E.O. : Nous avons traditionnellement une vision «fixe» du territoire, alors qu’il est désormais animé par les réseaux. A ce sujet, il faut lire le formidable livre d’Olivier Mongin, «La ville des flux» dans lequel l’auteur affirme que les flux l’emportent sur le site. Que pensez-vous des nouvelles données de l’énergie ?

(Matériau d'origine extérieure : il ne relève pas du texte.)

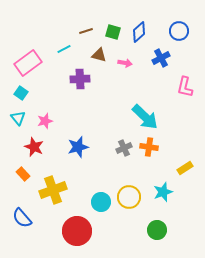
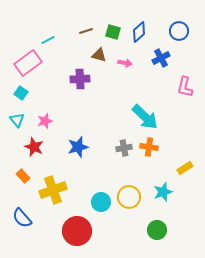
cyan line: moved 16 px left, 9 px up
cyan triangle: moved 1 px left, 2 px down
gray cross: rotated 14 degrees clockwise
orange rectangle: moved 2 px down
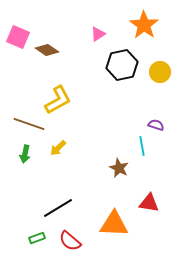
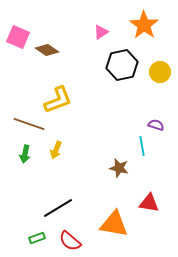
pink triangle: moved 3 px right, 2 px up
yellow L-shape: rotated 8 degrees clockwise
yellow arrow: moved 2 px left, 2 px down; rotated 24 degrees counterclockwise
brown star: rotated 12 degrees counterclockwise
orange triangle: rotated 8 degrees clockwise
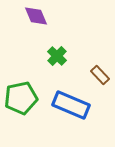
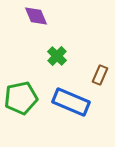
brown rectangle: rotated 66 degrees clockwise
blue rectangle: moved 3 px up
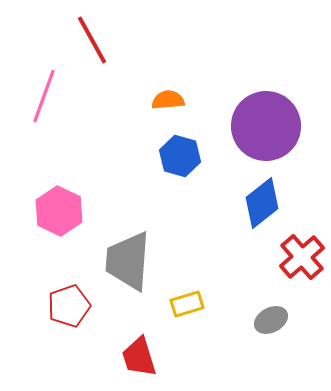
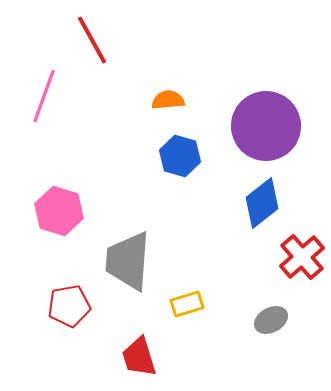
pink hexagon: rotated 9 degrees counterclockwise
red pentagon: rotated 9 degrees clockwise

B.B-M. : L’énergie comme le logement pèse beaucoup sur le budget des ménages. En urbanisme, on n’en n’a pas pris l’habitude, mais ça vient, d’avoir une approche globale des budgets intégrant mobilité, logement, énergie. C’est une approche par les besoins des individus qu’il s’agit de privilégier et non par les sites.